GROMACS version: 2024.2
GROMACS modification: Yes/No
Here post your question
Hey,
I know there has recently been discussion on removing the OpenCL support soon. However, I have personal interest on OpenCL so I hope I could get some clarification to this here.
As a background, I am running Gromacs OpenCL on top of PoCL cpu-driver. Currently, I have focused only on nonbonded interactions, that are calculated at cpu through the OpenCL backend.
More specifically, I am stuck at the energy minimization step which produces wrong results:
Energy minimization has stopped, but the forces have not converged to the
requested precision Fmax < 1000 (which may not be possible for your system).
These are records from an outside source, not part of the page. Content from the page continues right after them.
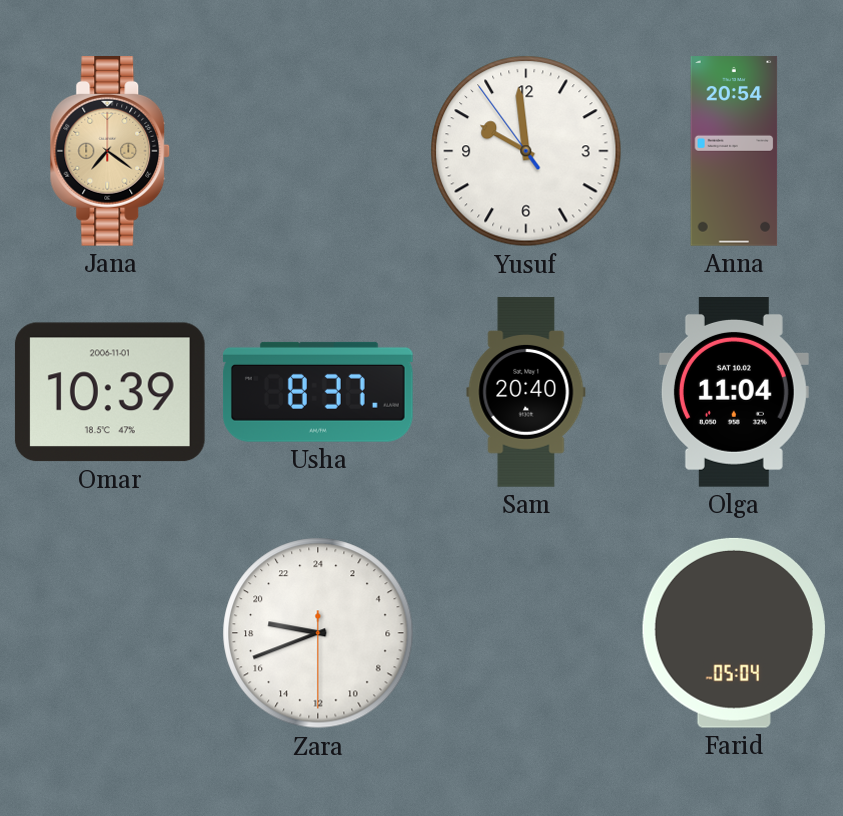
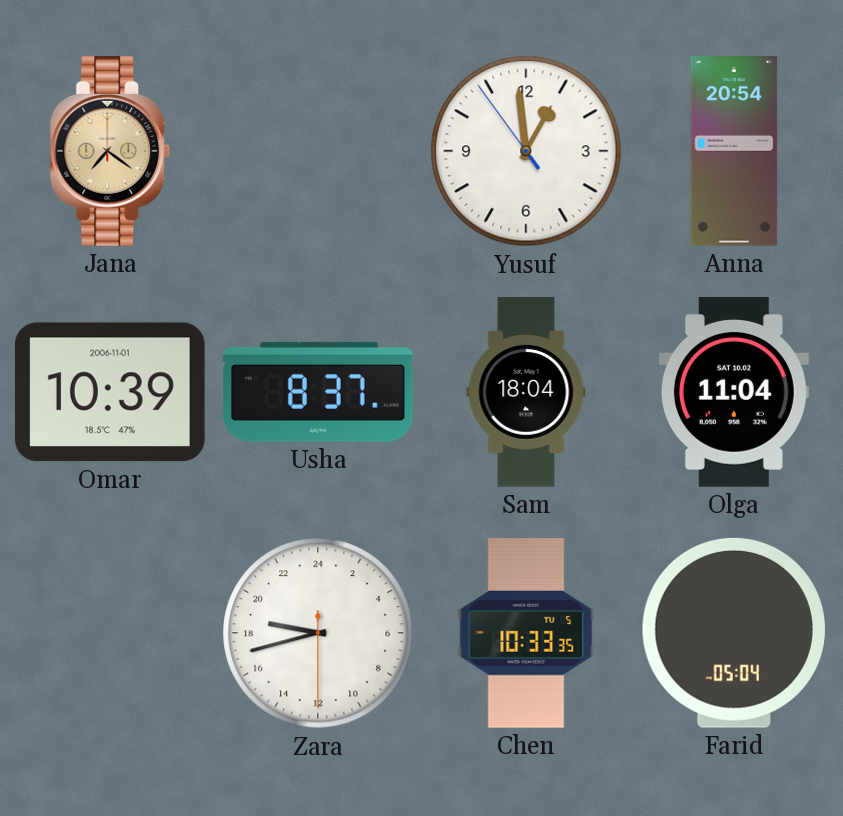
Yusuf: 9:58 -> 12:58
Sam: 20:40 -> 18:04
Zara: 18:41 -> 18:42
Chen: none -> 10:33
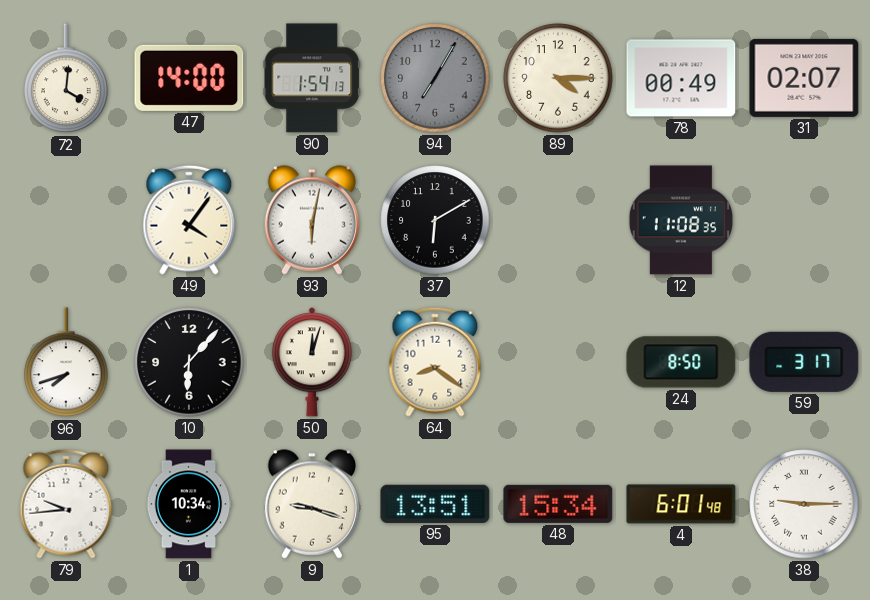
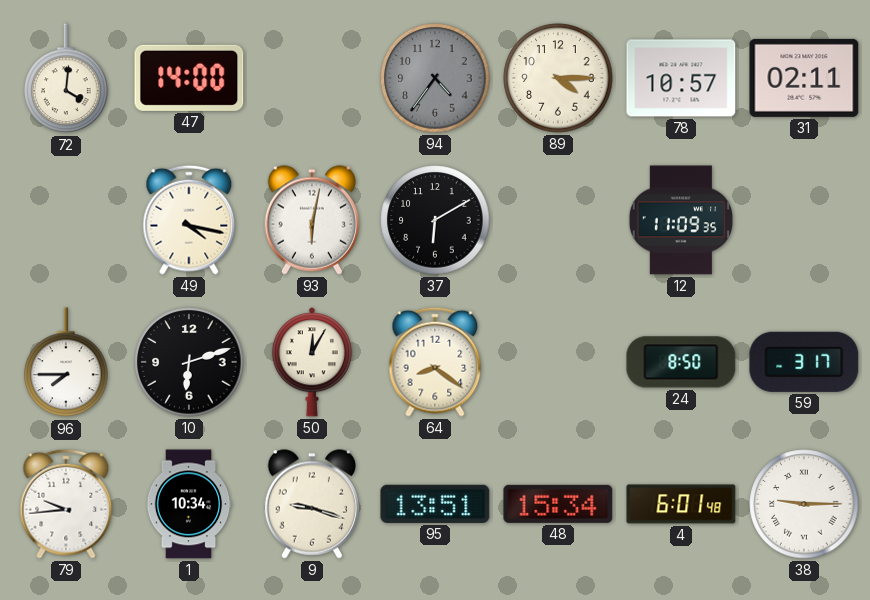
90: 1:54 -> none
94: 7:05 -> 4:36
78: 00:49 -> 10:57
31: 02:07 -> 02:11
49: 4:06 -> 4:17
12: 11:08 -> 11:09
96: 7:42 -> 7:45
10: 6:07 -> 6:12
50: 12:03 -> 12:05
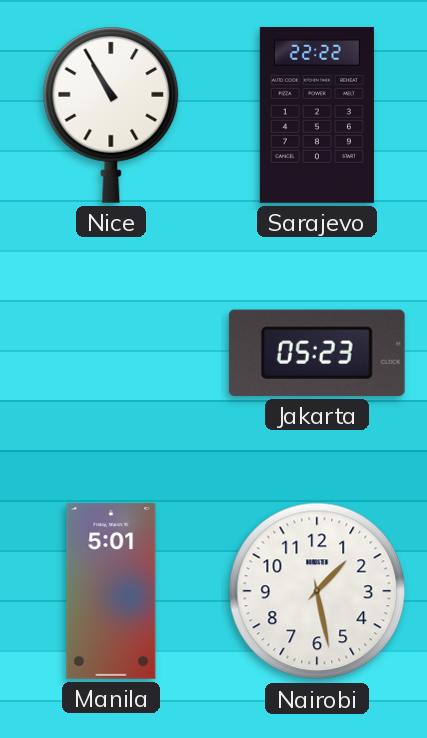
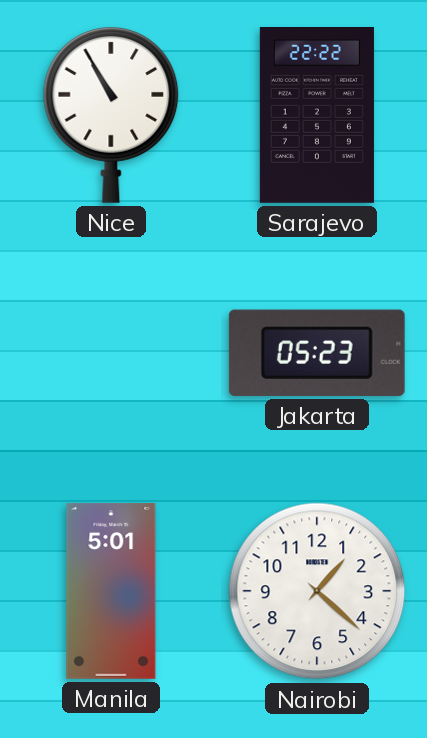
Nairobi: 1:28 -> 1:22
It stopped because the algorithm tried to make a new step whose size was too
small, or there was no change in the energy since last step. Either way, we
regard the minimization as converged to within the available machine
precision, given your starting configuration and EM parameters.)
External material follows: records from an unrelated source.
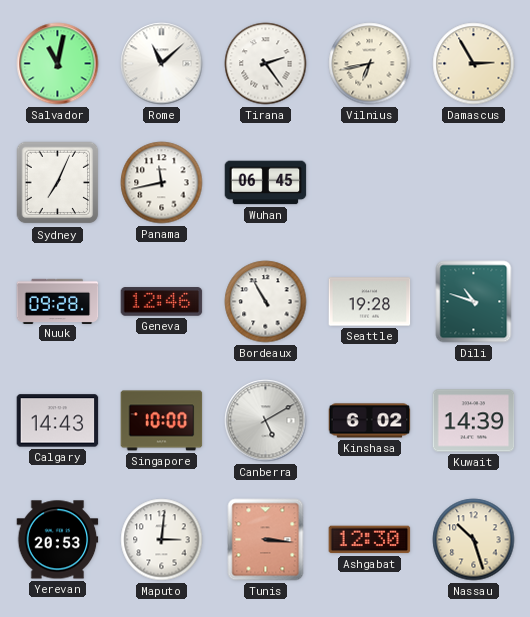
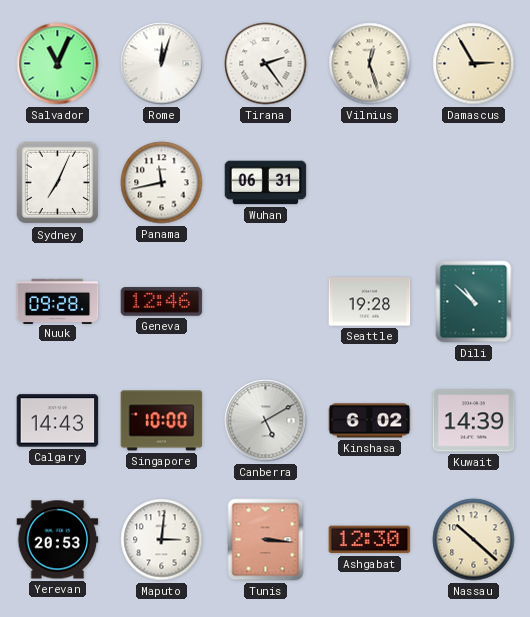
Salvador: 11:02 -> 11:04
Rome: 11:08 -> 12:03
Vilnius: 6:43 -> 12:27
Wuhan: 06:45 -> 06:31
Bordeaux: 10:55 -> none
Dili: 10:48 -> 10:52
Nassau: 10:27 -> 10:22
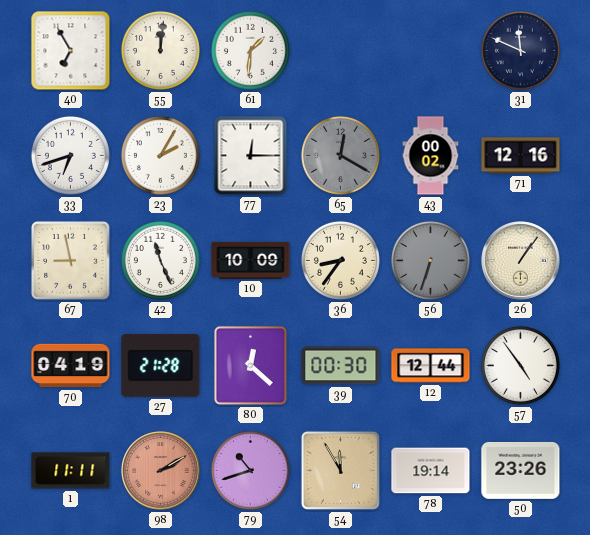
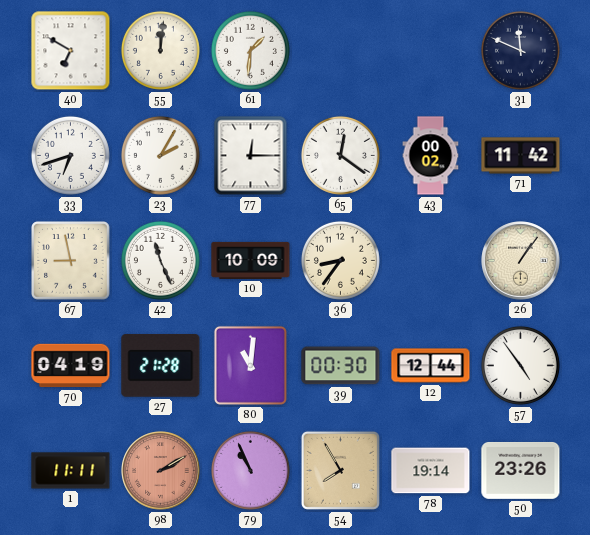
40: 6:55 -> 6:50
65: 12:20 -> 12:21
65 dial: grey -> white
71: 12:16 -> 11:42
56: 6:33 -> none
80: 12:22 -> 11:01
79: 10:42 -> 10:56
54: 11:55 -> 7:55
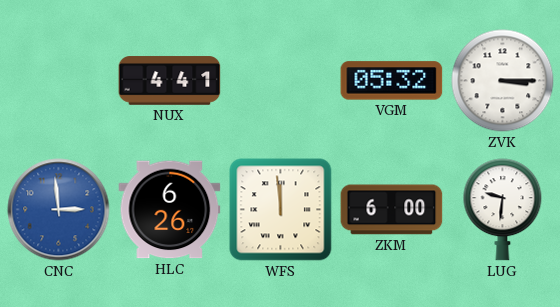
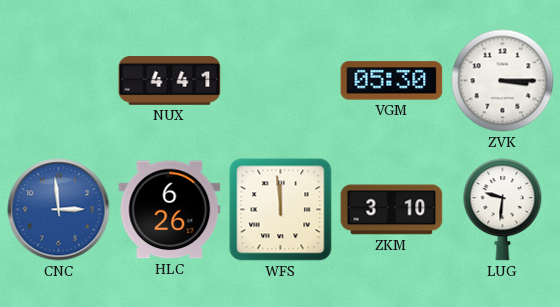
VGM: 05:32 -> 05:30
ZKM: 6:00 -> 3:10
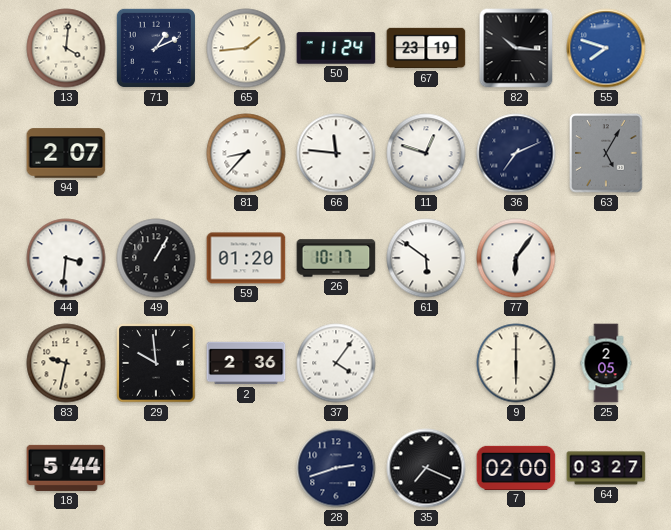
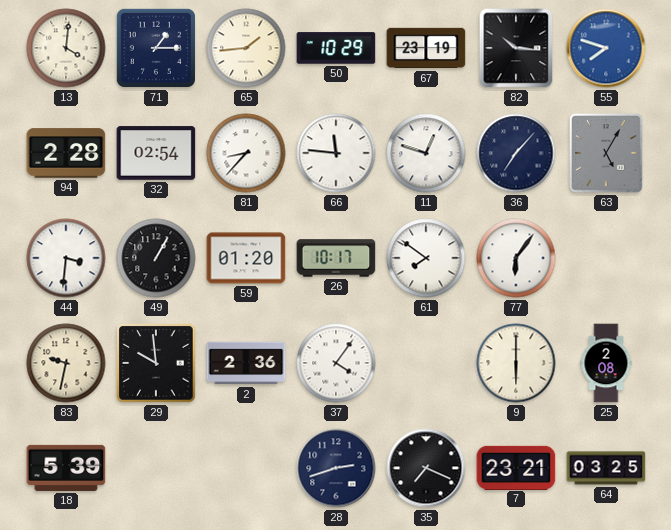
71: 1:11 -> 1:15
50: 11:24 -> 10:29
94: 2:07 -> 2:28
32: none -> 02:54
36: 7:11 -> 7:07
61: 5:51 -> 7:51
25: 2:05 -> 2:08
18: 5:44 -> 5:39
7: 02:00 -> 23:21
64: 03:27 -> 03:25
To help the debugging, I have tried to minimize the simulated system by using single methanol molecule accompanied with 7 water molecules. Wrong force calculations are produced already at first iteration after the OpenCL kernel is executed.
I have set:
GMX_OCL_NOOPT=1
GMX_OCL_NOFASTGEN=1
GMX_OCL_DISABLE_FAST_MATH=1
GMX_GPU_DISABLE_COMPATIBILITY_CHECK=1
GMX_OCL_FORCE_CPU=1
Also, I have disabled USE_CJ_PREFETCH manually.
My gromacs installation:
GROMACS version: 2024-dev-20240130-4d5683a176-dirty
GIT SHA1 hash: 4d5683a176e64fa46ec9da70755d263fa23c9cdf (dirty)
Precision: mixed
Memory model: 64 bit
MPI library: thread_mpi
OpenMP support: enabled (GMX_OPENMP_MAX_THREADS = 128)
GPU support: OpenCL
NBNxM GPU setup: super-cluster 2x2x2 / cluster 4
SIMD instructions: AVX2_128
CPU FFT library: fftw-3.3.8-sse2-avx-avx2-avx2_128
GPU FFT library: clFFT
Multi-GPU FFT: none
RDTSCP usage: enabled
TNG support: enabled
Hwloc support: disabled
Tracing support: disabled
C compiler: /usr/bin/cc GNU 12.3.0
C compiler flags: -Wno-array-bounds -fexcess-precision=fast -funroll-all-loops -mavx2 -mfma -Wall -Wno-unused -Wunused-value -Wunused-parameter -Wextra -Wno-sign-compare -Wpointer-arith -Wundef -Werror=stringop-truncation -Wno-missing-field-initializers -O3 -DNDEBUG
C++ compiler: /usr/bin/c++ GNU 12.3.0
C++ compiler flags: -Wno-array-bounds -fexcess-precision=fast -funroll-all-loops -mavx2 -mfma -Wall -Wextra -Wpointer-arith -Wmissing-declarations -Wundef -Wstringop-truncation -Wno-missing-field-initializers -Wno-cast-function-type-strict -fopenmp -O3 -DNDEBUG
BLAS library: External - detected on the system
LAPACK library: External - detected on the system
OpenCL include dir: /usr/include
OpenCL library: /usr/lib/x86_64-linux-gnu/libOpenCL.so
OpenCL version: 3.0
So, lately I have been trying to figure out what the kernel actually does (the specific kernel is nbnxn_kernel_ElecEw_VdwLJCombGeom_VF_prune_opencl). Could someone elaborate on this? Global worksize seems to be 88x8, making a total of 11 work groups (each of size 8x8). So, this kernel executes a total of 704 times per iteration. What I don’t understand, is that how does this number map to 27 atoms that my system has? My idea was that there is grid where atoms lie, and each kernel execution handles part of that grid, but the number of kernel executions seem to be way too large for this.
I feel like information on this is quite scarce and hard to find. Anything that would improve my understanding on kernel functionality would be much appeciated.
Thanks,
Tapio